=== The problem ===
In the entries that follow, copy exactly each line from the first through the line with "Infrastrukturen".

○ ○ ○ ○

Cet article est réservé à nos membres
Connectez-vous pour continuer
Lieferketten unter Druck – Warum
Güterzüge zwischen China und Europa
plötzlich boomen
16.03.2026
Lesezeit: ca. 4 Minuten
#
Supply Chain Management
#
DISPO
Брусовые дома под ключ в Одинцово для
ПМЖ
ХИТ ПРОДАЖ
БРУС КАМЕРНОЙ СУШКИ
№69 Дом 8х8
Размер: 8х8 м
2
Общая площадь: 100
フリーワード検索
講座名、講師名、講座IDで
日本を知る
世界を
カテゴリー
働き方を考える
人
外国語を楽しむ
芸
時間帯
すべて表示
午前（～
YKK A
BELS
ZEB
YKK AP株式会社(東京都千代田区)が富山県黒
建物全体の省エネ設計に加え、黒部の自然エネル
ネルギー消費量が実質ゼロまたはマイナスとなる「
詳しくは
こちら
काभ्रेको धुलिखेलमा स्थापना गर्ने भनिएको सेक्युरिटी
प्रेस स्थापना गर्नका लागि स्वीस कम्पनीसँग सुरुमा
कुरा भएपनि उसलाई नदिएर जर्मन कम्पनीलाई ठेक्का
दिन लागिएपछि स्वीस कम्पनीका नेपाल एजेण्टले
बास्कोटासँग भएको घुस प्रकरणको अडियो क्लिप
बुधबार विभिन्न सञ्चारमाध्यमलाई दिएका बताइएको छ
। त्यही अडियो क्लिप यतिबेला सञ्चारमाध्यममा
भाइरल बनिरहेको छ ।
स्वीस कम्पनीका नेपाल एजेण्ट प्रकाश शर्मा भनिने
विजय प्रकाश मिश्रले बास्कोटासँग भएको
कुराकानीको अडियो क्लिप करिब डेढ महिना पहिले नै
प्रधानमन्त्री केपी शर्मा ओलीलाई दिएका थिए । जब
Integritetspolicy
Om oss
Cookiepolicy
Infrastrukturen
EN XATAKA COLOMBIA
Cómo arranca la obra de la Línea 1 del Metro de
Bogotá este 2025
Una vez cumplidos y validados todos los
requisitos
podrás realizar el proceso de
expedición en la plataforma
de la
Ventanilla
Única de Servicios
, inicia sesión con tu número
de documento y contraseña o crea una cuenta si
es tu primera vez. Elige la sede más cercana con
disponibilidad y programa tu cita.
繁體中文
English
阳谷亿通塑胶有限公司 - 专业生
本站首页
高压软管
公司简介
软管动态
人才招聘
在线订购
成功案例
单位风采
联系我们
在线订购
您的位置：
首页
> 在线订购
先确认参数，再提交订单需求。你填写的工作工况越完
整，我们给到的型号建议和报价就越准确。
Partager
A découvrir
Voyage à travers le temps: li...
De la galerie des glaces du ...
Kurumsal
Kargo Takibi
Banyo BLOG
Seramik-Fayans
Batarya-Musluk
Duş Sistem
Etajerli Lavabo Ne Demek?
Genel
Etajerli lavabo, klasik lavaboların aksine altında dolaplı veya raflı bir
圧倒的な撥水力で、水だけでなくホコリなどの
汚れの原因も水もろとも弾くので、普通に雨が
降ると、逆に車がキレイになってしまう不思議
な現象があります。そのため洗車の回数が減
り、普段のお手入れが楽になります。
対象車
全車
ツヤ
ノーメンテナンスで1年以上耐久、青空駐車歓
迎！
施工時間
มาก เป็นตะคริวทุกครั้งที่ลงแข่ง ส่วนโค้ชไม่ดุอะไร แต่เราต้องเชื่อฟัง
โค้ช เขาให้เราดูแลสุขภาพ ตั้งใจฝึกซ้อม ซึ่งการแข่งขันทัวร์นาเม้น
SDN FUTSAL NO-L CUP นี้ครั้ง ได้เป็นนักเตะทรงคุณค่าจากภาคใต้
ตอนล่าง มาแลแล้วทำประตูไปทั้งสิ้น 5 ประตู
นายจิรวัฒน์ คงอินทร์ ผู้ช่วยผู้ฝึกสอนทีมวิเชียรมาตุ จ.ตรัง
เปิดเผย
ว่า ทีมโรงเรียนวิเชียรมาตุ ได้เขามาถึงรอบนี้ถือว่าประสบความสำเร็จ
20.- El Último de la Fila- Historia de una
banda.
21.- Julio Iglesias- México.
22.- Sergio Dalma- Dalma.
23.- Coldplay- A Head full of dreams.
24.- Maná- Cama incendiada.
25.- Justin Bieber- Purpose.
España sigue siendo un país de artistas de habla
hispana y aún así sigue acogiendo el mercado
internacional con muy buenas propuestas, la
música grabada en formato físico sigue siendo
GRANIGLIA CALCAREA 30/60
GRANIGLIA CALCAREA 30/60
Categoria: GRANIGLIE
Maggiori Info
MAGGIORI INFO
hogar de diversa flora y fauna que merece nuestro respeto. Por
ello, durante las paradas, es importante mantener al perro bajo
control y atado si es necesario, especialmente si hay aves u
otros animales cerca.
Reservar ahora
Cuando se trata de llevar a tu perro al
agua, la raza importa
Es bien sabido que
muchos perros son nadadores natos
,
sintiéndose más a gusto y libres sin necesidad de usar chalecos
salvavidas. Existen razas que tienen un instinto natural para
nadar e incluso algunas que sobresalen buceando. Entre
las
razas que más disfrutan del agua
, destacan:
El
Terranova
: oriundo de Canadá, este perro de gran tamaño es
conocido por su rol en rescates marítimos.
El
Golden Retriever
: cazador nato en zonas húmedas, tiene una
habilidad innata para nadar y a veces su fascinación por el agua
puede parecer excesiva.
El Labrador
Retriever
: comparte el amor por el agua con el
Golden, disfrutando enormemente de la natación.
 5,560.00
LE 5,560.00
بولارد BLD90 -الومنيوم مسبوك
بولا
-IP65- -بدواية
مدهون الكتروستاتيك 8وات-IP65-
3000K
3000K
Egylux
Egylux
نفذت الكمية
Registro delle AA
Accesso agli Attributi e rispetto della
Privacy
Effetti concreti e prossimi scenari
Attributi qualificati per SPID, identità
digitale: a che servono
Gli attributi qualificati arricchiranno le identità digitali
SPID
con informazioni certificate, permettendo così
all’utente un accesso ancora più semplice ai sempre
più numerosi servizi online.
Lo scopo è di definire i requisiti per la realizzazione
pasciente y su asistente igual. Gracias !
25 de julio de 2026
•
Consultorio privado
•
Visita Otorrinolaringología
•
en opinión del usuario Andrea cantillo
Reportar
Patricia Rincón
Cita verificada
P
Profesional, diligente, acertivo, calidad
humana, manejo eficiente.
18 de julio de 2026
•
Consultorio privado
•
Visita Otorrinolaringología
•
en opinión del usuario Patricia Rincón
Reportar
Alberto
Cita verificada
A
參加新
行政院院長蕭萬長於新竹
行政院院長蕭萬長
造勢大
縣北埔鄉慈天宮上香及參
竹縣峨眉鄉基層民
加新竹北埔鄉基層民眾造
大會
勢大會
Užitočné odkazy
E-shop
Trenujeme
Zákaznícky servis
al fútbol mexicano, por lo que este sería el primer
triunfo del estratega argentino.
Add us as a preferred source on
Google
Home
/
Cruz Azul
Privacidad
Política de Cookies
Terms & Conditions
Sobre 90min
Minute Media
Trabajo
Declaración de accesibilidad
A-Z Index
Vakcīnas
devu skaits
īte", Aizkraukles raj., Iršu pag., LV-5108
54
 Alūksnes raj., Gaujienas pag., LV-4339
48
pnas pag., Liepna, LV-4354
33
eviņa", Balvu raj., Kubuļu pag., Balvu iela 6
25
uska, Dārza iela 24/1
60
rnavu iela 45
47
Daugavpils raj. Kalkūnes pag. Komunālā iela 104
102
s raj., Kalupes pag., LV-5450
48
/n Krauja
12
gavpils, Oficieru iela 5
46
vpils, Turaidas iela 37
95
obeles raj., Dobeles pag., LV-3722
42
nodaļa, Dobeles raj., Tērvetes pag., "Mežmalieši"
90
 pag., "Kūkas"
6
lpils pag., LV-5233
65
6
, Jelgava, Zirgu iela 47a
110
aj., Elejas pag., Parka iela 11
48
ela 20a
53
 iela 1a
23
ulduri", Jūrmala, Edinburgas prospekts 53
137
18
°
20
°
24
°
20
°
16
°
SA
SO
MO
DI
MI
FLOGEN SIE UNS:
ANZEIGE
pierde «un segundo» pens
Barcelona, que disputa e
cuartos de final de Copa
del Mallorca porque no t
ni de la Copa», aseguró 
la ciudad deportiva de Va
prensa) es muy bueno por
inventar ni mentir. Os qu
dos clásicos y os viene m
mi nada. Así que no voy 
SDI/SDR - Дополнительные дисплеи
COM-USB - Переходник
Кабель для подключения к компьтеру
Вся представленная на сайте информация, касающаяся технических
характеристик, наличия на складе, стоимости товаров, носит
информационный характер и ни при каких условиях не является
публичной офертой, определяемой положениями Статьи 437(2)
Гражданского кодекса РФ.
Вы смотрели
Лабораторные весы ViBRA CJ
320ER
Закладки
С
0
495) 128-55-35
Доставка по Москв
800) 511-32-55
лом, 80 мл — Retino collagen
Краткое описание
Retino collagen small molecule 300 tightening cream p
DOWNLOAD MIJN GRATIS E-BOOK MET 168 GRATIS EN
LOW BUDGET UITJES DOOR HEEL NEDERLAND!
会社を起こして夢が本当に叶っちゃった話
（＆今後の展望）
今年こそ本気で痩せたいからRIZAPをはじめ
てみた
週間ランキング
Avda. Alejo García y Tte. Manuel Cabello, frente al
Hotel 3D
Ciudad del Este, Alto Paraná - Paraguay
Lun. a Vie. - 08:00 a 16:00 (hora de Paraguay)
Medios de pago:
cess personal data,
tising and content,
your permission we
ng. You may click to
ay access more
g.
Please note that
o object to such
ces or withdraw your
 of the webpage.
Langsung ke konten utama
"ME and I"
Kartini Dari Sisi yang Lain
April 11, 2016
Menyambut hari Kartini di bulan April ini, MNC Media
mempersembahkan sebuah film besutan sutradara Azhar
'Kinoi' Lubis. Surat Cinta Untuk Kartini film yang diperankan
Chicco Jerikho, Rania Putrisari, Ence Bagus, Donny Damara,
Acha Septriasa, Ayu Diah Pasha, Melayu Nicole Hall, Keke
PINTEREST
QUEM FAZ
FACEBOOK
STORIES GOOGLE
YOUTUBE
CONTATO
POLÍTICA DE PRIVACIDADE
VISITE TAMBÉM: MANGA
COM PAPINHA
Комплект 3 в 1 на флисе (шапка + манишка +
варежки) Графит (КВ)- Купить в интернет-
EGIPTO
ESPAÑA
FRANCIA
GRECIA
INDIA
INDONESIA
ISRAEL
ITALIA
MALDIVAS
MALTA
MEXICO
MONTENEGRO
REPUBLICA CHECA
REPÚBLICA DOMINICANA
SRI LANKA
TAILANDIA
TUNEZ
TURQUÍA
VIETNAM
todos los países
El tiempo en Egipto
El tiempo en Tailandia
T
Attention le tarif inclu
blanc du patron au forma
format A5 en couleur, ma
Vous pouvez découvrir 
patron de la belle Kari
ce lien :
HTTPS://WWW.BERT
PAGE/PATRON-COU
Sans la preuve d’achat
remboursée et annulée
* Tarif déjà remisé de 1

○ ○ ○ ○

=== Task solution ===
Cet article est réservé à nos membres
Connectez-vous pour continuer
Lieferketten unter Druck – Warum
Güterzüge zwischen China und Europa
plötzlich boomen
16.03.2026
Lesezeit: ca. 4 Minuten
#
Supply Chain Management
#
DISPO
Брусовые дома под ключ в Одинцово для
ПМЖ
ХИТ ПРОДАЖ
БРУС КАМЕРНОЙ СУШКИ
№69 Дом 8х8
Размер: 8х8 м
2
Общая площадь: 100
フリーワード検索
講座名、講師名、講座IDで
日本を知る
世界を
カテゴリー
働き方を考える
人
外国語を楽しむ
芸
時間帯
すべて表示
午前（～
YKK A
BELS
ZEB
YKK AP株式会社(東京都千代田区)が富山県黒
建物全体の省エネ設計に加え、黒部の自然エネル
ネルギー消費量が実質ゼロまたはマイナスとなる「
詳しくは
こちら
काभ्रेको धुलिखेलमा स्थापना गर्ने भनिएको सेक्युरिटी
प्रेस स्थापना गर्नका लागि स्वीस कम्पनीसँग सुरुमा
कुरा भएपनि उसलाई नदिएर जर्मन कम्पनीलाई ठेक्का
दिन लागिएपछि स्वीस कम्पनीका नेपाल एजेण्टले
बास्कोटासँग भएको घुस प्रकरणको अडियो क्लिप
बुधबार विभिन्न सञ्चारमाध्यमलाई दिएका बताइएको छ
। त्यही अडियो क्लिप यतिबेला सञ्चारमाध्यममा
भाइरल बनिरहेको छ ।
स्वीस कम्पनीका नेपाल एजेण्ट प्रकाश शर्मा भनिने
विजय प्रकाश मिश्रले बास्कोटासँग भएको
कुराकानीको अडियो क्लिप करिब डेढ महिना पहिले नै
प्रधानमन्त्री केपी शर्मा ओलीलाई दिएका थिए । जब
Integritetspolicy
Om oss
Cookiepolicy
Infrastrukturen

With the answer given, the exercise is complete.